Recorded data.
▼
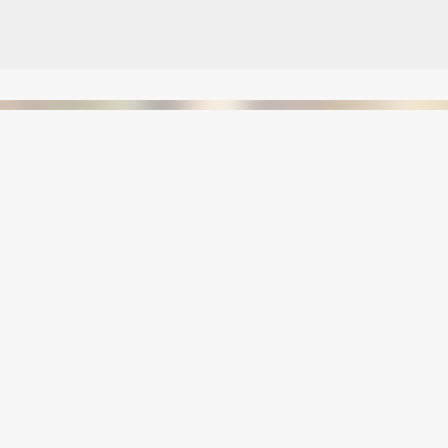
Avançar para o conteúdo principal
▲
▼
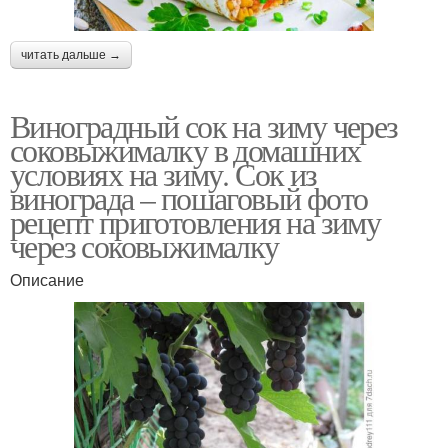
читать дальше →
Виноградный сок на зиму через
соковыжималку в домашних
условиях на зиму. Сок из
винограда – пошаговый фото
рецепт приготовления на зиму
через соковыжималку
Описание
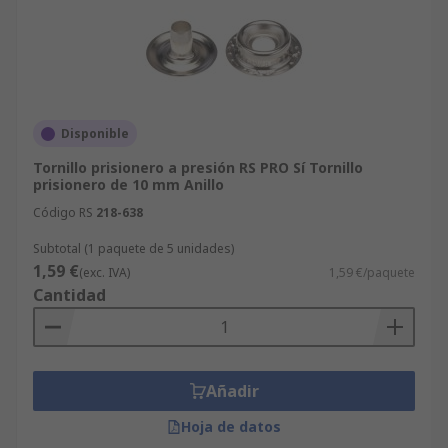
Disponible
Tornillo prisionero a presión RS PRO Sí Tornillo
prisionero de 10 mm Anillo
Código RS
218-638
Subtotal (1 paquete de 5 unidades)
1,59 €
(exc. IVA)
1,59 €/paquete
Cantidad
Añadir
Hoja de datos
▲
▼
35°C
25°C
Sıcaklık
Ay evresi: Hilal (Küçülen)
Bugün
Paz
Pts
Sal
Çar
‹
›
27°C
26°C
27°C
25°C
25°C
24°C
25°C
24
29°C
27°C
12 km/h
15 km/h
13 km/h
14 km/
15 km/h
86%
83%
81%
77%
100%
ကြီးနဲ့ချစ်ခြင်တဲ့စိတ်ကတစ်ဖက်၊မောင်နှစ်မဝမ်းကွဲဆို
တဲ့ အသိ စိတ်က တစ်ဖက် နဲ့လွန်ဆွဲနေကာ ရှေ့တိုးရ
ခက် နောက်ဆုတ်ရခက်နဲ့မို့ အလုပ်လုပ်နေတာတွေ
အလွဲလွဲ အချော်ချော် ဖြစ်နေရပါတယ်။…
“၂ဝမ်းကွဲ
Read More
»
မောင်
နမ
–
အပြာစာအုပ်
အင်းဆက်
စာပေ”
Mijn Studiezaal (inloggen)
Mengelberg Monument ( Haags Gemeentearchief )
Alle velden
▲
Write out again exactly the lines above from the one with "соковыжималку в домашних" through the one with "Hoja de datos", adding no other lines and no pictures.

Finished task.
соковыжималку в домашних
условиях на зиму. Сок из
винограда – пошаговый фото
рецепт приготовления на зиму
через соковыжималку
Описание
Disponible
Tornillo prisionero a presión RS PRO Sí Tornillo
prisionero de 10 mm Anillo
Código RS
218-638
Subtotal (1 paquete de 5 unidades)
1,59 €
(exc. IVA)
1,59 €/paquete
Cantidad
Añadir
Hoja de datos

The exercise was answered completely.